Last week’s city council budget review bled into Monday’s council goal-setting session, with an emphasis placed on balancing a precarious budget and the equally ominous water situation.
In the process, department heads saw wish lists fade as serious priorities replaced them.
City Manager Kindon Meik kicked off the hour-long meeting, noting that the council gets together after each election to update goals and review the success of past items on the list. During the last two years, the council has been able to cross of three such goals: providing a safe crossing at Whitley and Highway 43, which will soon acquire a roundabout; working out high speed rail route selection details; and improvement of the city’s IT infrastructure, both software and hardware.
Clean-up of the area near Pickerell and Whitley avenues has also been crossed off the long-term goal list.
However, the city has not been able to get its budget in balance for the past couple of years. Meik said last year’s budget showed deficit spending in the general fund, but by the end of the year, staff was able to make up the difference with additional revenues, creative cuts and working some personnel outside their classifications to fill in gaps.
In last week’s mid-fiscal-year budget review, Finance Director Soledad Ruiz-Nunez told the council the general fund is once again upside down. She pointed out that sales tax revenues are down by $50,000 from the same period a year ago and motor vehicle in lieu fees are down by about $13,500.

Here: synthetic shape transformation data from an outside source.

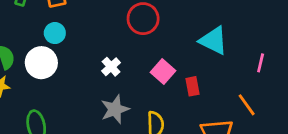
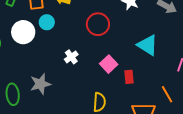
cyan circle: (55, 33) -> (47, 22), moved
white circle: (41, 63) -> (23, 32), moved
gray star: (115, 109) -> (40, 84), moved

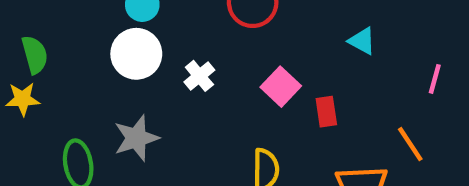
white circle: (23, 32) -> (136, 54), moved
cyan triangle: (148, 45) -> (362, 41), size x0.6

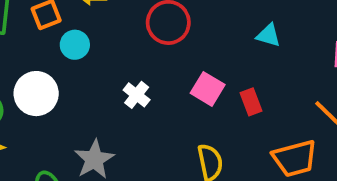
white circle: (136, 54) -> (36, 94), moved

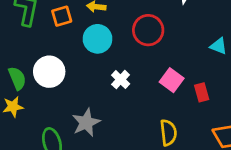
cyan circle: (75, 45) -> (98, 39), moved, size x1.4

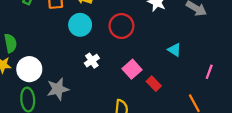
white circle: (49, 72) -> (29, 69), moved
red rectangle: (202, 92) -> (154, 84), turned -40

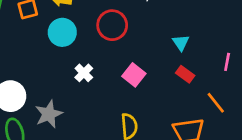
cyan triangle: (174, 50) -> (181, 43), turned 32
red rectangle: (154, 84) -> (185, 74), moved

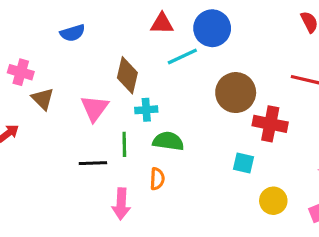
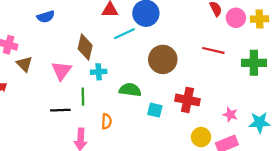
red cross: (270, 124) -> (188, 100), moved
green semicircle: (168, 141) -> (130, 90), moved
cyan square: (243, 163) -> (155, 110), moved
yellow circle: (273, 201) -> (201, 137), moved

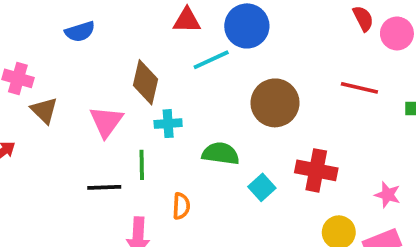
cyan square: (155, 110) -> (262, 187), turned 35

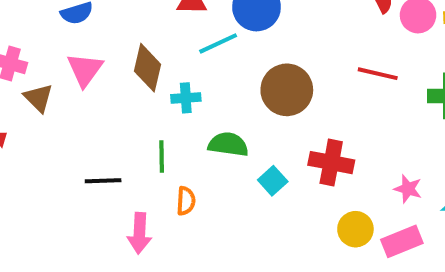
pink triangle: (106, 122) -> (85, 70), moved
cyan cross: (168, 124) -> (186, 98), moved
green line: (142, 165) -> (162, 156), moved

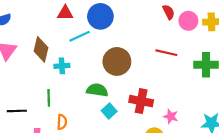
green semicircle: (228, 144) -> (97, 90), moved
pink star: (408, 189) -> (171, 116), moved

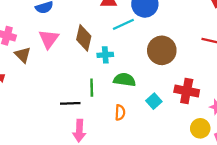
green semicircle: (97, 90) -> (124, 80), moved
black line: (17, 111) -> (70, 103), moved
orange semicircle: (62, 122) -> (120, 113), moved

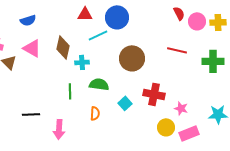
pink triangle: (49, 39) -> (32, 48), turned -36
black line: (70, 103) -> (31, 114), moved

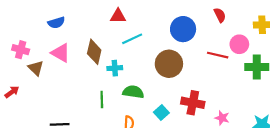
blue circle: (117, 17) -> (183, 29), moved
pink circle: (197, 21) -> (239, 44), moved

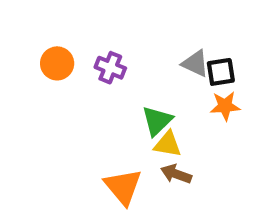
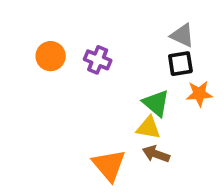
gray triangle: (195, 63) -> (182, 35), moved
black square: (221, 72) -> (180, 64), moved
green triangle: (157, 121) -> (156, 103), moved, turned -36

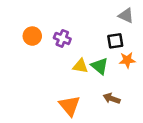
gray triangle: (182, 35) -> (126, 16), moved
yellow triangle: (148, 128) -> (80, 66), moved
brown arrow: (156, 154) -> (112, 99), moved

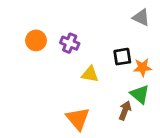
black square: (115, 41) -> (122, 57), moved
green triangle: (100, 66) -> (140, 94), moved
brown arrow: (112, 99) -> (125, 111), turned 91

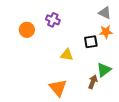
purple cross: (70, 43) -> (53, 20), moved
orange star: (142, 67) -> (106, 32), moved
green triangle: (140, 94) -> (104, 70), turned 42

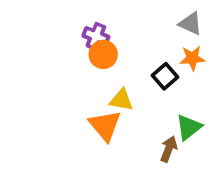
orange circle: (27, 30) -> (103, 54), moved
black square: (91, 42) -> (165, 76), turned -32
orange triangle: (58, 88) -> (105, 125), moved

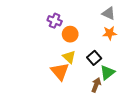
orange circle: (103, 54) -> (70, 34), moved
black square: (165, 76) -> (94, 58), moved
yellow triangle: (121, 100) -> (69, 57), turned 32

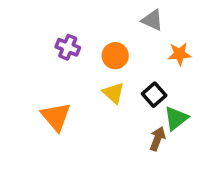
gray triangle: (109, 13) -> (152, 20), moved
purple cross: (55, 21) -> (68, 47), moved
orange triangle: (60, 71) -> (56, 117), moved

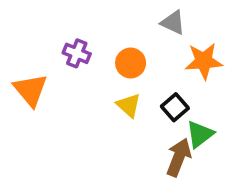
orange star: (180, 54) -> (204, 61), size x1.4
orange triangle: (56, 117) -> (31, 90), moved
brown arrow: (157, 139) -> (179, 157), size x1.4

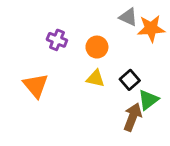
orange star: (204, 61) -> (151, 28), moved
orange triangle: (31, 90) -> (36, 86), moved
yellow triangle: (129, 105) -> (96, 78), turned -30

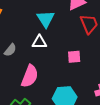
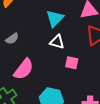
white triangle: (39, 42) -> (57, 42), moved

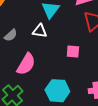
white triangle: (57, 42) -> (40, 31), moved

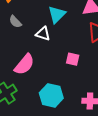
gray semicircle: (11, 35) -> (15, 22), moved, turned 80

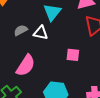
gray semicircle: (15, 22) -> (21, 30), moved, turned 112

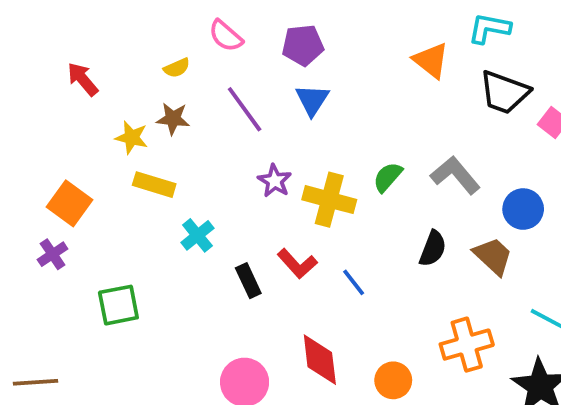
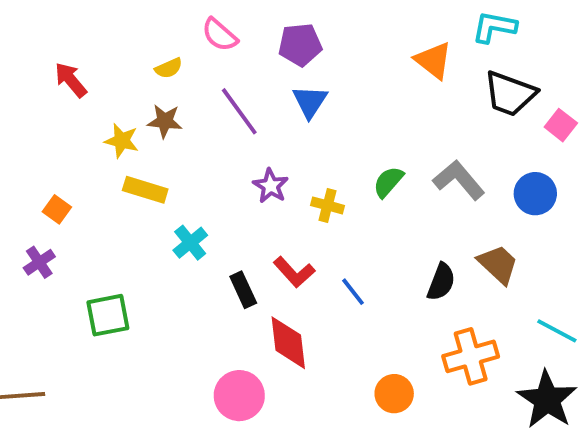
yellow cross: (329, 200) -> (327, 205), size x0.6
orange square: (69, 203) -> (57, 209), size x0.6
blue circle: (523, 209) -> (535, 194), moved
black semicircle: (433, 249) -> (441, 282), moved
red diamond: (320, 360) -> (288, 343), moved

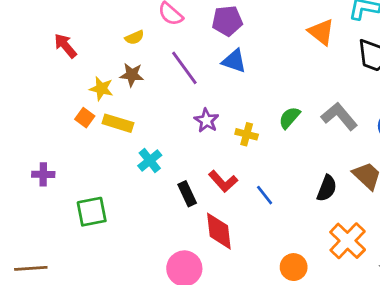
blue triangle: (310, 102) -> (234, 61), turned -44
orange square: (57, 209) -> (85, 118), moved
purple cross: (39, 262) -> (43, 174), turned 35
orange cross: (471, 356) -> (348, 241), turned -30

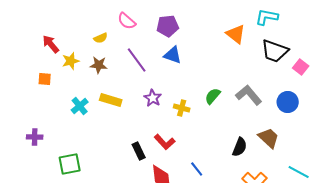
yellow star: (101, 89) -> (71, 61), moved, turned -30
orange square: (85, 118) -> (45, 79), moved, turned -32
yellow rectangle: (118, 123) -> (111, 100), moved
cyan cross: (150, 161) -> (80, 106), moved
blue line: (265, 195) -> (197, 169), moved

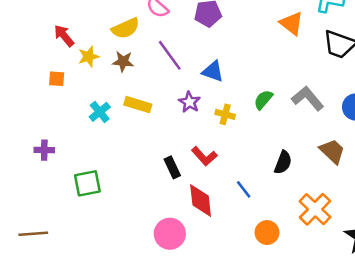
yellow semicircle: (101, 38) -> (126, 28), size x1.6
blue triangle: (173, 55) -> (213, 71), moved
black semicircle: (240, 147) -> (283, 162), moved

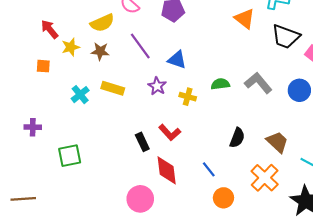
green semicircle: (263, 100) -> (220, 84), turned 42
brown trapezoid: (332, 151) -> (277, 142), moved
blue line: (244, 189) -> (209, 169), moved

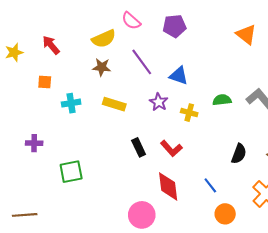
yellow star: (71, 47) -> (14, 52), moved
cyan cross: (80, 95) -> (71, 103), moved, turned 30
black rectangle: (142, 142) -> (139, 147), moved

At the same time, the city’s electric bill has shot up by approximately $50,000 and the city has had to pay out vacation and comp benefits to retiring and other departing employees that were not placed in this year’s budget calculations.
Combined, the figures have created a general fund deficit of just over $304,000. That figure can be qualified: also in the budget is a one-time transfer of $165,000 in revenue to the general fund from the enterprise funds (water, sewer, etc.), which has not yet been transferred and reduces the deficit to about $140,000.
Meik told the council last week he and Ruiz-Nunez will bring back an “historical perspective: budget comparison to show how income and expense figures look during the first half and the second half of the fiscal year.
“This will hopefully give us a better idea about when our revenue goes up, down, or remains flat. We can get a better grip on whether or not we need to start making cuts now,” he stated.
That presentation will take place at Monday’s regular council meeting.
All four councilmen present at the study session favored a move back to the basics when it comes to their current goals.
“Our first charge is to provide basic services: water, sewer, garbage and public protection, including police and fire,” said Mayor Robertson.
On that note, Councilman Mark Cartwright suggested enhancements at the local water treatment plant, where a study is already being conducted. Meik said it should be ready for presentation to the council in the spring.A potential addition to the local sales tax emerge as the recommendation for helping to fund the local police department, which currently swallows up about 80 percent of the general fund’s revenues. Councilman Ray Lerma said if the city determines it needs the current level of public safety service, alternative funding must be studied.
Mayor Robertson also asked for a cost percentage comparison between Corcoran and other surrounding cities regarding public safety service. The sales tax initiative could provide a quasi enterprise zone funding umbrella for the cash-strapped department, he commented.
Meik said the information provided by the council will be used to finalize a list of goals to be pursued for the next two years.